The XX Factor

Medicare Sticker Shock, in Mailboxes Now

Millions of voters and Medicare recipients, my dad among them, are opening their mail this month and discovering that to pay their Medicare prescription drug premiums next year, they’ll need to open their checkbooks. In September, Avalere Health, a private research firm, released the results of a study attempting to quantify the effect of a new requirement that Medicare gradually begin offering coverage in the famed “donut hole” (which resulted in seniors whose prescription drug costs surpassed a set coverage limit having to pay all of the costs of those drugs out-of-pocket until reaching a catastrophic coverage threshold).  Overall, premiums will be up.

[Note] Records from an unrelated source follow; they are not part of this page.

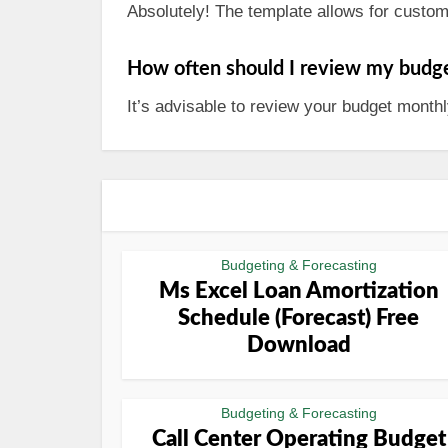
Absolutely! The template allows for customi
How often should I review my budg
It’s advisable to review your budget mont
Budgeting & Forecasting
Ms Excel Loan Amortization
Schedule (Forecast) Free
Download
Budgeting & Forecasting
Call Center Operating Budget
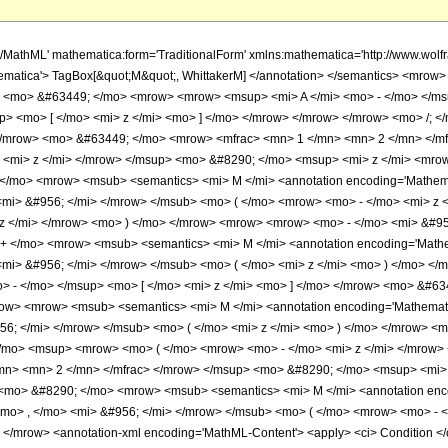
h/MathML' mathematica:form='TraditionalForm' xmlns:mathematica='http://www.
ematica'> TagBox[&quot;M&quot;, WhittakerM] </annotation> </semantics> <mrow
> <mo> &#63449; </mo> <mrow> <mrow> <msup> <mi> A </mi> <mo> - </mo> </ms
p> <mo> [ </mo> <mi> z </mi> <mo> ] </mo> </mrow> </mrow> </mrow> <mo> /;
> </mrow> <mo> &#63449; </mo> <mrow> <mfrac> <mn> 1 </mn> <mn> 2 </mn> <
 <mi> z </mi> </mrow> </msup> <mo> &#8290; </mo> <msup> <mi> z </mi> <mro
/mo> <mrow> <msub> <semantics> <mi> M </mi> <annotation encoding='Mathemati
<mi> &#956; </mi> </mrow> </msub> <mo> ( </mo> <mrow> <mo> - </mo> <mi> z
z </mi> </mrow> <mo> ) </mo> </mrow> <mrow> <mrow> <mo> - </mo> <mi> &#95
 </mo> <mrow> <msub> <semantics> <mi> M </mi> <annotation encoding='Mathema
<mi> &#956; </mi> </mrow> </msub> <mo> ( </mo> <mi> z </mi> <mo> ) </mo> <
 - </mo> </msup> <mo> [ </mo> <mi> z </mi> <mo> ] </mo> </mrow> <mo> &#63
w> <mrow> <msub> <semantics> <mi> M </mi> <annotation encoding='Mathematica
956; </mi> </mrow> </msub> <mo> ( </mo> <mi> z </mi> <mo> ) </mo> </mrow> 
/mo> <msup> <mrow> <mo> ( </mo> <mrow> <mo> - </mo> <mi> z </mi> </mrow>
mn> <mn> 2 </mn> </mfrac> </mrow> </msup> <mo> &#8290; </mo> <msup> <mi> 
<mo> &#8290; </mo> <mrow> <msub> <semantics> <mi> M </mi> <annotation encod
<mo> , </mo> <mi> &#956; </mi> </mrow> </msub> <mo> ( </mo> <mrow> <mo> - 
mrow> <annotation-xml encoding='MathML-Content'> <apply> <ci> Condition </ci> 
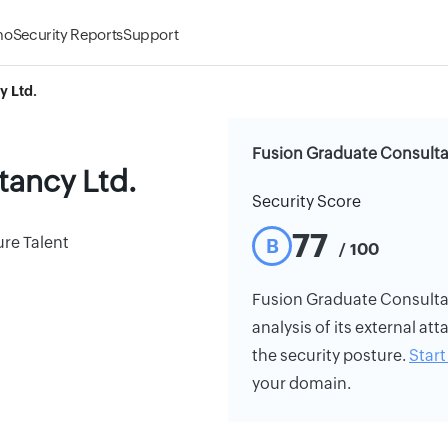
mo
Security Reports
Support
y Ltd.
Fusion Graduate Consultan
tancy Ltd.
Security Score
77
re Talent
B
/ 100
Fusion Graduate Consultanc
analysis of its external att
the security posture.
Start 
your domain.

Benefits increase as well, but seniors who don’t have an immediate need for the additional coverage are more focused on their wallets than on abstract future gains, and recent poll results show that most seniors don’t realize that the health care reform law passed earlier this year will eventually close the “donut hole.” That finding suggests that many people won’t know why their premiums have increased. Medicare officials point out that for many seniors, changing plans based on their specific prescription needs can lead to lower premiums, but anyone with any experience at all in attempting to shop for health insurance knows that’s far easier said than done. Those same officials, who’ve been forecasting an average increase of $1 in premium charges, admit that their estimate is based on an assumption that every senior will switch to the lowest-cost plan that covers their current drug needs. In other worlds, in a perfect world of educated consumers, this one’s win-win. In the actual world, probably not so much.

From an individual point of view, the new drug premiums are yet another complicated homework assignment within a byzantine structure of government and private insurers all with differing reimbursements and exceptions for different prescription drugs. On a larger level, it’s one more indicator that the often unclear and vastly complex health care overhaul has left its supposed beneficiaries more dazed and confused than grateful, and obviously infuriated many. One line in the new premium announcement stands out for conservative voters in particular: a suggestion that Medicare Part D recipients will pay higher premiums based on income. Seniors, who for decades have paid into Medicare with no limit on Medicare-taxable income, are particularly angered to see limits being placed on what they can now get out of the program.

I mention my dad in the first line of this post because he discovered yesterday that his premium (and my mother’s) will more than double next year, from $25 a month up to $60. Each. Sure, he may be able to lower it by shopping around, and he may eventually see a benefit from a closed “donut hole,” but I know one thing he’s going to do first: vote.